Tracking the Elusive Viroid
According to accepted scientific dogma, the discovery of the viroid was not supposed to happen.
Finding out what causes potato spindle tuber disease brought about a small revolution in the study, diagnosis, and treatment of viral plant diseases. It also helped change approaches and attitudes in the study of livestock and human diseases.
But as crop diseases go, it wasn't very important. It didn't cost potato farmers millions of dollars in losses or control measures. Of course, if it got into a potato crop, it led to a second-year harvest of spindly, twisted tubers, but that didn't happen often.

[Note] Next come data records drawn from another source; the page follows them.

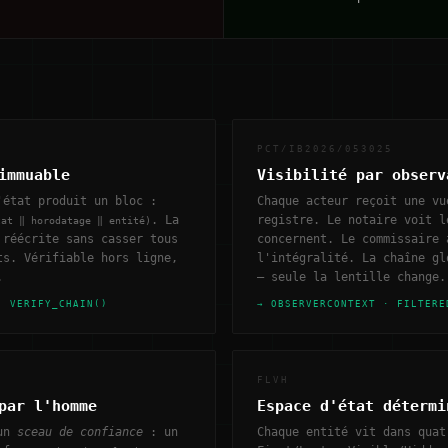
PCT/IB2026/053025
immuable
Visibilité par observ
'état produit un bloc :
Chaque acteur reçoit une vu
. La
registre. Le notaire voit l
tat ‖ horodatage ‖ entité)
 réécrite sans casser tous
concernent. Le commissaire 
ts. Vérifiable hors ligne,
l'intégralité. La chaîne gl
.
— seule la lentille change.
· VERIFY_CHAIN()
→ OBSERVERCONTEXT · FILTERE
FLVH
par l'homme
Espace d'état détermi
 un
sceau de confiance
: un
Chaque entité vit dans quat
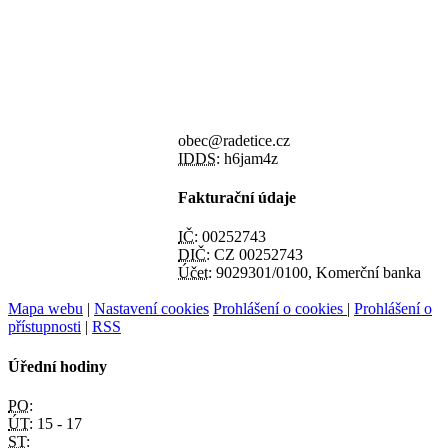
obec@radetice.cz
IDDS:
h6jam4z
Fakturační údaje
IČ:
00252743
DIČ:
CZ 00252743
Účet:
9029301/0100, Komerční banka
Mapa webu
|
Nastavení cookies
Prohlášení o cookies
|
Prohlášení o
přístupnosti
|
RSS
Úřední hodiny
PO:
ÚT:
15 - 17
ST:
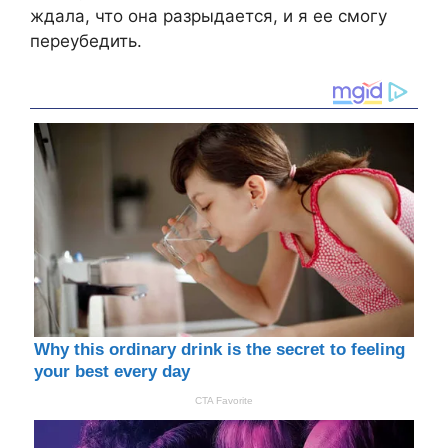
ждала, что она разрыдается, и я ее смогу
переубедить.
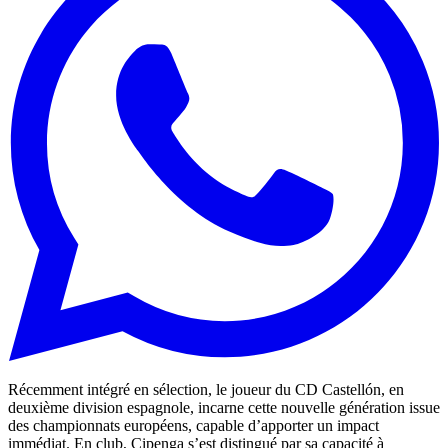
Récemment intégré en sélection, le joueur du CD Castellón, en
deuxième division espagnole, incarne cette nouvelle génération issue
des championnats européens, capable d’apporter un impact
immédiat. En club, Cipenga s’est distingué par sa capacité à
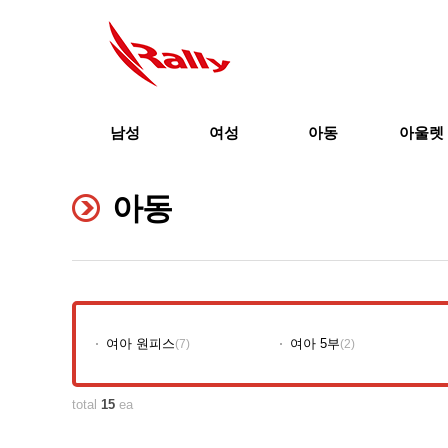
남성
여성
아동
아울렛
아동
여아 원피스
여아 5부
(7)
(2)
total
15
ea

Still, the disease made potato breeders nervous. For all they knew, the disease could sweep through their stock, damaging all the breeding potatoes in one year. And they wouldn't know why or be able to do much about it.
And it nagged at plant pathologists. They couldn't figure out what agent caused the disease. After eliminating all the other possibilities, they concluded that it was some kind of virus, even though it didn't behave the way a virus should.
But it wasn't a virus. It was something entirely new.
Potato spindle tuber and at least 15 other crop diseases are caused by viroids, an entity that nobody had ever heard of before 1971, its official date of discovery. Theodor O. Diener, the Agricultural Research Service plant pathologist who discovered the pathogen, named it the “viroid,” because it is “like a virus.”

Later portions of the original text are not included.